Dtroutma over 8 years ago
There can be bad news in six paragraphs, but those are also negotiated in secret, like starting a war.
braindead Premium Member over 8 years ago
I like the phrase ‘unrestricted competition’.
Republicans/Fox “news” viewers believe that phrase means ‘competition unrestricted by the government’.
They either do not acknowledge or do not know that every business seeks to restrict competition. In either case, they think it’s OKAY.
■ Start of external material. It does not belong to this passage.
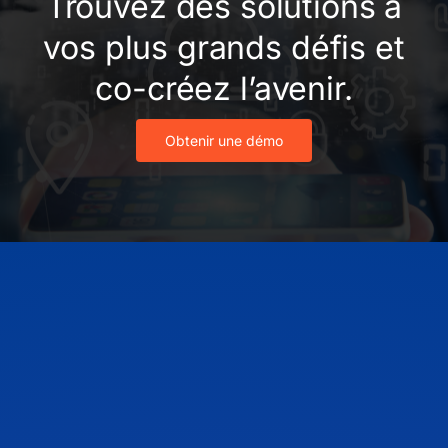
Trouvez des solutions à
vos plus grands défis et
co-créez l’avenir.
Obtenir une démo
Many techniques are used:buying the competition (mergers and acquisitions like Exxon buying Mobil)tariffs and quotasbribing legislators campaign contributions and post career income in return for favorable regulations, tax breaks, favorable contractsamong others
Ted Cruz is right about corporate welfare. But let me know the next time he gets supports legislation that reduces any of it, especially if that legislation get passed by a Republican Congress.
moosemin over 8 years ago
For a period after the second world war, (the ONLY time the U.S. government did right for combat veterans), when we had the world market, the ability to supply many devastated countries with machinery and other necessities, and kept up building armaments to counter the Russians, we enjoyed the benefits of a REGULATED capitalist system. When Communism was a viable threat, corporate America treated many of us well, paid well, with benefits. Many things changed during the Sixties and Seventies, one being the ascension of Ronald Reagan to the presidency. Since that time, the working middle class slept as its hard-earned rights and the unwritten contract between employer & employee were eroded. The savings of many seniors, WWII vets included, disappeared through financial de-regulation, scamming and outright thievery. After the fall of Communism, G.H.W. Bush promised us a “Peace Dividend”, but the gloves of the owners of industry came off. De-regulation picked up speed, thanks to the likes of Bill Clinton and his political wizard, Alan Greenspan. NAFTA was shoved down our throats, with all the promises of “More jobs for Americans!” and the most ridiculous one “A rising tide lifts all boats!”.NAFTA, we were distinctly told, was to make the United States, Canada and Mexico a solid economic bloc, to successfully compete with Europe and Asia. Is that what happened? Are we to believe that the Tran-Pacific Partnership will benefit the working middle-class (or what’s left of us) American citizen?I think not.
superposition over 8 years ago
Now that corporations are “people”, and are a clear minority, they need NAFTA/TPP type protection. Copyrights should be infinite to protect their IP, and source code for engine-controls, voting machines, etc should never be made accessible to the public. Reverse engineering should be a capital offense. It’s been long enough that their rights and protections have been suppressed.
Dtroutma over 8 years ago
The Constitution provides for reasonable periods to control intellectual property. Laws, like for pharmaceuticals, have long provided for corporate manipulation, and profits. Copyright, also limited on time frame, and protective rules have actually been altered there, but for the better protection of authors.
TPP though, like most does indeed have too much in it to control impacts and “unexpected consequences”.